Florida Tech Cybersecurity Team ‘Reigns Supreme’ After Finishing No. 1 in the Nation Back-to-Back Years

By  //  December 18, 2022

team finished first place with 100% accuracy and 2,755 pts out of 3,000

Florida Tech’s cybersecurity competition team is ending the year on top. The L3Harris Institute for Assured Information FITSEC team is the No. 1 ranked cybersecurity team in the nation, according to the National Cyber League. (Florida Tech image)

BREVARD COUNTY • MELBOURNE, FLORIDA – Florida Tech’s cybersecurity competition team is ending the year on top. The L3Harris Institute for Assured Information FITSEC team is the No. 1 ranked cybersecurity team in the nation, according to the National Cyber League.

The team also ranked first in 2021.

Centered on the biannual National Cyber League competition, the Cyber Power Rankings feature the top 100 schools in the NCL. After a stellar showing at the Fall 2022 competition, FITSEC was the best.

The team “reigned supreme,” according to the NCL news release, coming in first place with 100% accuracy and 2,755 points out of 3,000 total points. The next closest team had 94% accuracy.

The Fall 2022 competition included 7,500 students from 470 high schools, colleges and universities representing all 50 states.

“Everyone wants a chance to learn how much their hard work has paid off. National Cyber League allows students to compare their progress against their peers on a national stage,” said TJ O’Connor, assistant professor and chair of the cybersecurity program and faculty advisor for FITSEC .
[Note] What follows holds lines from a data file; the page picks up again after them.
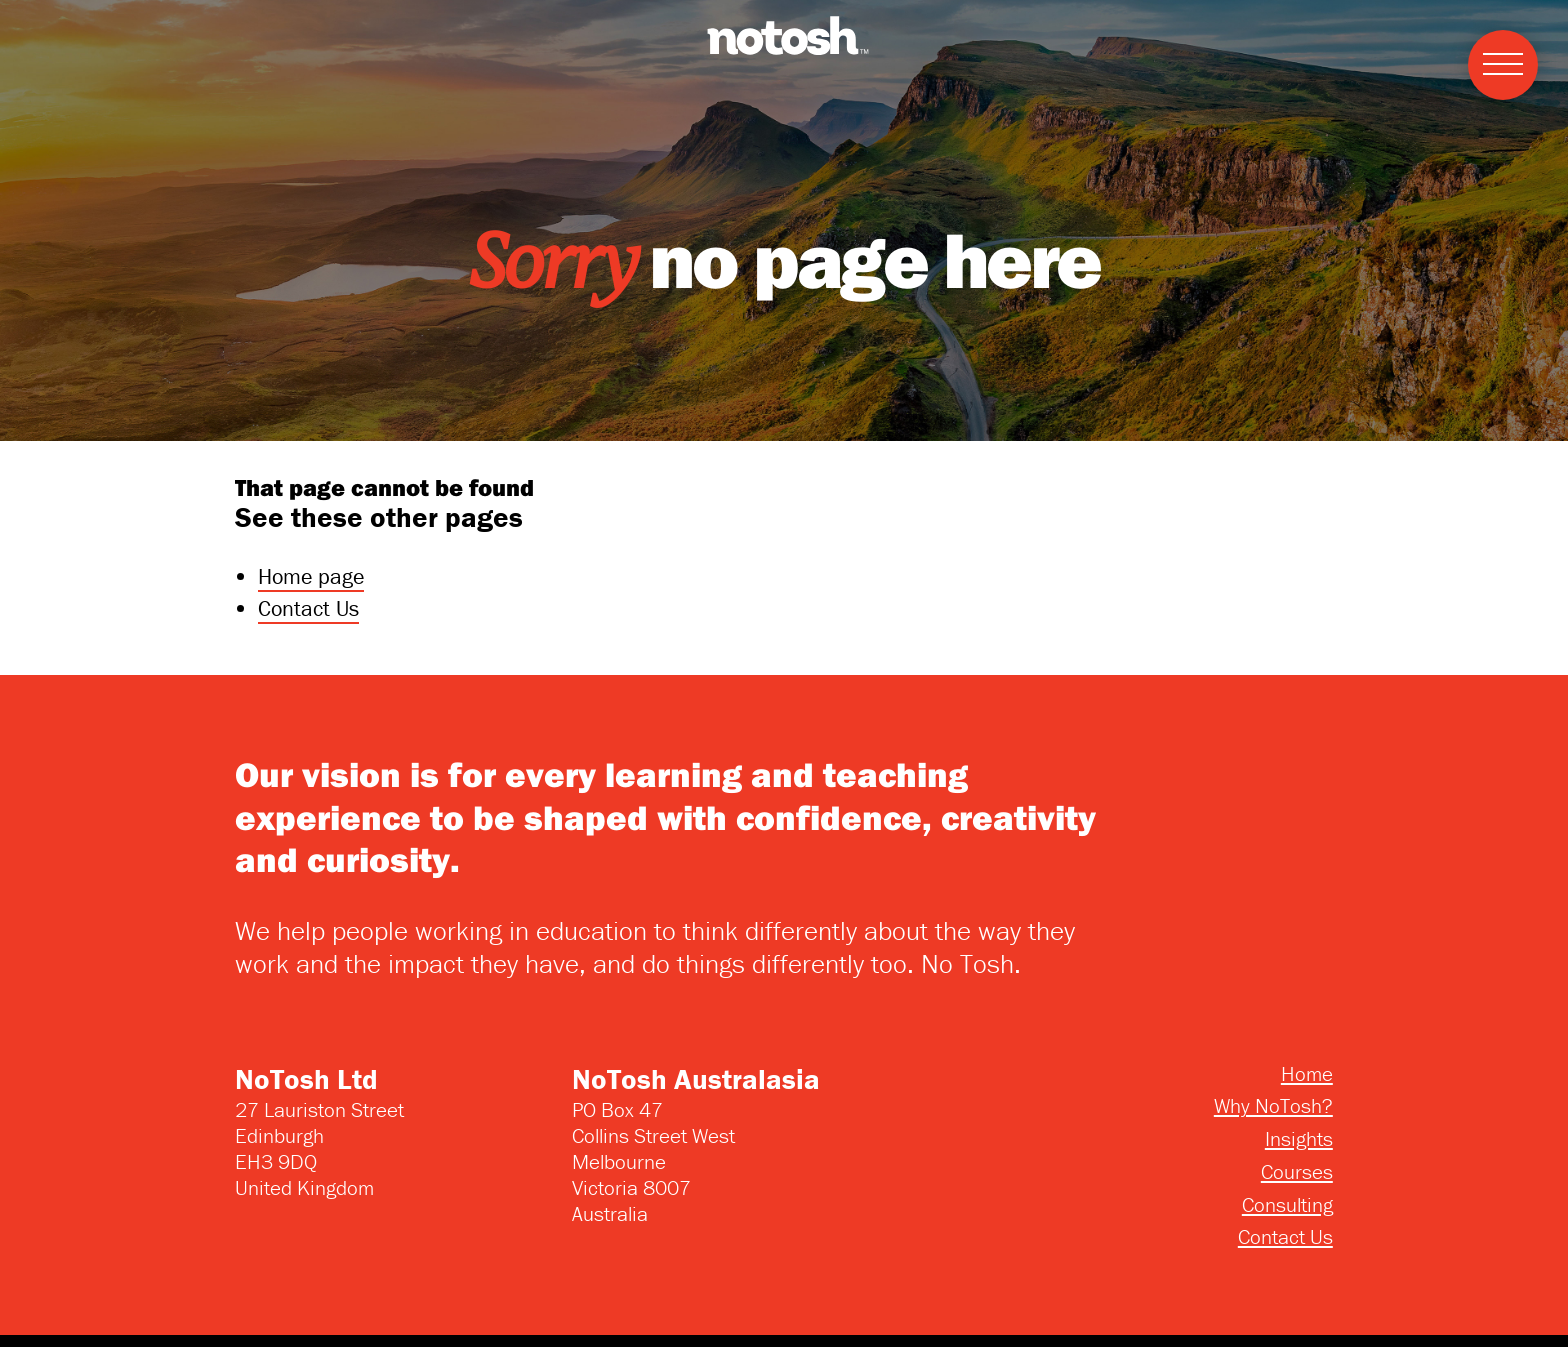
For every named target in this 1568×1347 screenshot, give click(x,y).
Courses (1297, 1172)
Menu (1495, 42)
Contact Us (308, 608)
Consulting (1287, 1205)
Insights (1299, 1139)
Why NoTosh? (1273, 1106)
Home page (311, 576)
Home (1307, 1074)
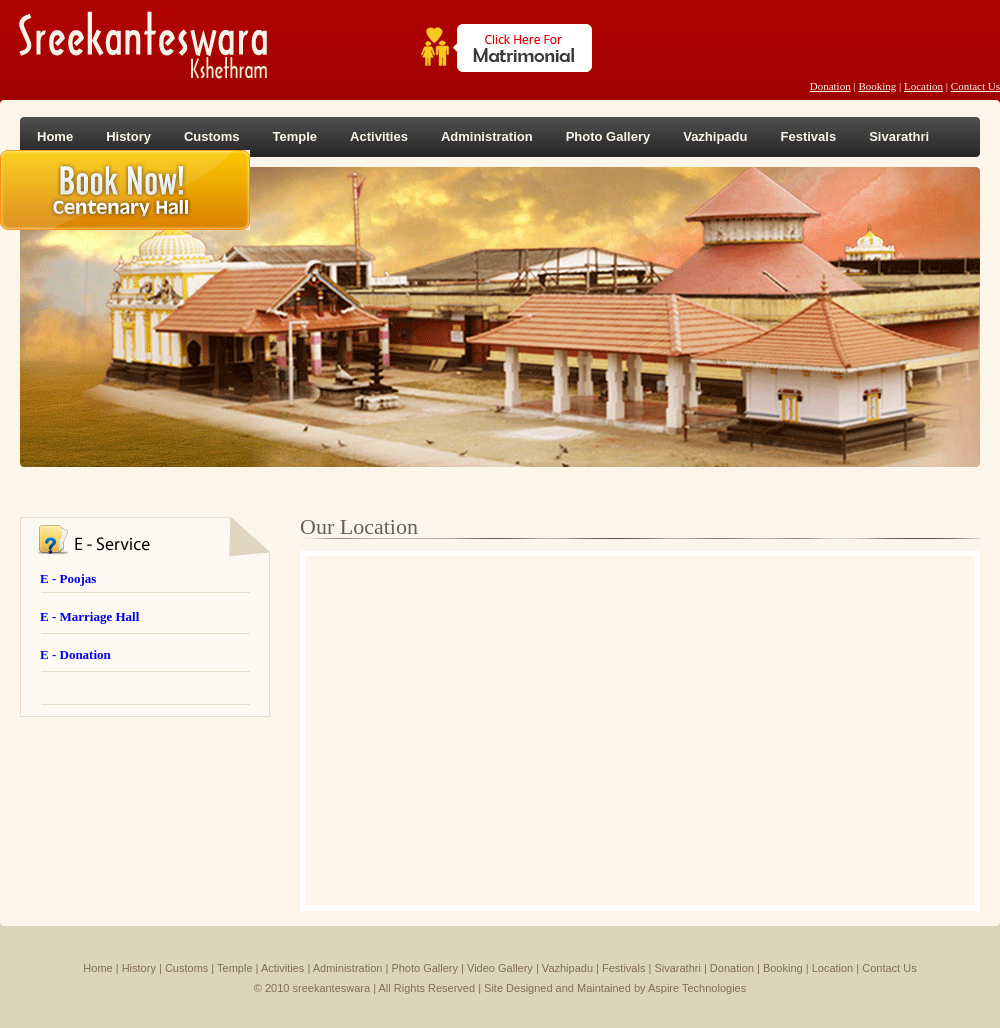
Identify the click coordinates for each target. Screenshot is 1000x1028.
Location (923, 86)
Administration (487, 136)
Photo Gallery (608, 136)
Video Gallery (500, 968)
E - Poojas (68, 578)
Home (55, 136)
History (128, 136)
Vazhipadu (715, 136)
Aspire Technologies (697, 988)
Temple (295, 136)
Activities (379, 136)
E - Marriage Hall (89, 616)
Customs (212, 136)
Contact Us (975, 86)
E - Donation (75, 654)
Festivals (808, 136)
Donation (830, 86)
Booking (877, 86)
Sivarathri (899, 136)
“To be the best, you have to beat the best. But there’s no rest: Next semester will be twice as hard as other participants double their efforts to beat us. This healthy competitiveness only helps to make our students and our peers better as we grow stronger together.”

Student Curtice Gough, who solved the final challenge at the Fall competition with just seven minutes remaining, said NCL was instrumental in his journey to becoming a cyber warrior.

“NCL is what got me started in cyber,” he said.

“One of my classmates recommended that I sign up last fall, and I really enjoyed it. Going through NCL’s Gymnasium practice challenges taught me enough to get started, and I changed my major to computer science with a cybersecurity concentration the following semester.”

The NCL competition enables students to prepare and test themselves against practical cybersecurity challenges they will likely face in the workforce, such as identifying hackers from forensic data, pen-testing and auditing vulnerable websites, recovering from ransomware attacks, and additional cyber skillsets.

Organizers say the competition allows students to put their classroom learning to the test.

“The NCL gives students real-world cybersecurity exercises that represent the work that professionals do on a daily basis, so they are equipped to demonstrate their skills to an employer,” said Franz Payer, CEO of Cyber Skyline, a cloud-based cybersecurity skills evaluation platform that works with NCL to operate the competition. (Florida Tech image)

“The NCL gives students real-world cybersecurity exercises that represent the work that professionals do on a daily basis, so they are equipped to demonstrate their skills to an employer,” said Franz Payer, CEO of Cyber Skyline, a cloud-based cybersecurity skills evaluation platform that works with NCL to operate the competition.

“When they go to an interview and are asked, ‘Do you know how to identify a hacker using log files?’ they can say, ‘Yes, and let me tell you how I did that during NCL.’ That experience becomes invaluable when applying for jobs.”

Launched in 2019 by student and US Army veteran Josh Connolly and a few of his computer engineering peers, FITSEC has grown to include over 80 students.

The team is championed by Executive Vice President and Provost Marco Carvalho, who provides support and funding as executive director of the L3Harris Institute of Assured Information. FITSEC has become a top national team since its creation, with multiple first-place and top-10 placements.

The team draws its ranks from Florida Tech’s cyber operations curriculum, which O’Connor, a retired U.S. Army lieutenant colonel, established in 2019. O’Connor was joined by Sneha Sudhakaran, an expert in mobile security and forensics, as a co-coach of the team this year.